Grands programmes
Une croissance du trafic qui ne se dément pas et qui pousse la compagnie aérienne dominante, Turkish Airlines, à se doter de 400 nouveaux avions d’ici 2020. La situation géographique du pays, pivot entre l’Europe, l’Asie, l’Afrique et la Russie coïncide de plus en plus avec le centre de gravité du trafic aérien mondial. Situé au beau milieu de l’Atlantique dans les années 70, en raison des échanges entre les Etats-Unis et l’Europe, il tend à se déplacer vers l’est, où le trafic en Asie prends de plus en plus de poids. Les autorités turques entendent bien profiter à plein de cet emplacement qu'ils jugent idéal.
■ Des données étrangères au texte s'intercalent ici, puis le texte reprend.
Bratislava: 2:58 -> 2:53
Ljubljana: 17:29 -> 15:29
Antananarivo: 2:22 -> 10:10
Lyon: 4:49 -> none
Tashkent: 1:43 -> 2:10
Pour résumer, ce pays de 74 millions d’habitants, qui ambitionne de passer dans dix ans du 17ème au 10ème rang des premières puissances mondiales, "rempli toutes les conditions", selon Marwan Lahoud, pour pouvoir multiplier les partenariats économiques avec la France. D’autant que les grands projets aéronautiques civils et militaires se bousculent. A l’horizon 2023, date du centenaire de la proclamation de la République de Turquie, le pays prévoit de faire aboutir un nombre vertigineux de programmes via une feuille de route très précise. Avion de combat de 5ème génération (autrement dit, les successeurs du Rafale), hélicoptères de transport, drone MALE, avion régional, satellites d’observation et de télécommunication… Est-ce seulement réaliste ? A l’heure où les géants Airbus et Boeing marquent une pause dans le lancement de nouveaux grands programmes, l’occasion semble de toute façon trop belle pour ne pas la saisir…
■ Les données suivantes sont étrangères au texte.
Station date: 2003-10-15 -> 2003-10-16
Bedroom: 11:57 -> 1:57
Ces projets sont de plus portés par un réel dynamisme de l’aéronautique en Turquie, en voie de structuration. "Ils pourraient avoir les moyens de leurs ambitions", estime Marwan Lahoud. La Turquie possède son Gifas : le Syndicat des industriels de défense turcs (Sasad), qui compte 162 adhérents et représente un chiffre d’affaires de 4,8 milliards de dollars (soit 10% de celui du Gifas). Ces sociétés sont concentrées à Ankara, Eskisehir, Istanbul et Izmir. Qui plus est, la Turquie a aussi l’équivalent d’un Airbus Group, avec la société Turkish Aerospace Industries (TAI), possédée par la Fondation des forces armées turques et le sous-secrétariat à l’industrie de défense.
Les PME chassent en meute
Des sociétés privées se sont multipliées, comme Kale (sous-traitant dans la motorisation), Roketsan (armes, munitions, roquettes…), Alp Havacilik (pièces de moteur), Turkish Technic (maintenances des appareils)… Et surtout, au-delà la production industrielle, le pays souhaite monter en gamme et investir massivement dans la R&D. Une approche qui le distingue d’un certain nombre d’autres pays, notamment la Tunisie. Organismes publics qui soutiennent la R&D, clusters régionaux, zones de développement technologiques… La Turquie ne s’érige pas en terre de production industrielle low cost mais bien comme un partenaire industriel de premier plan.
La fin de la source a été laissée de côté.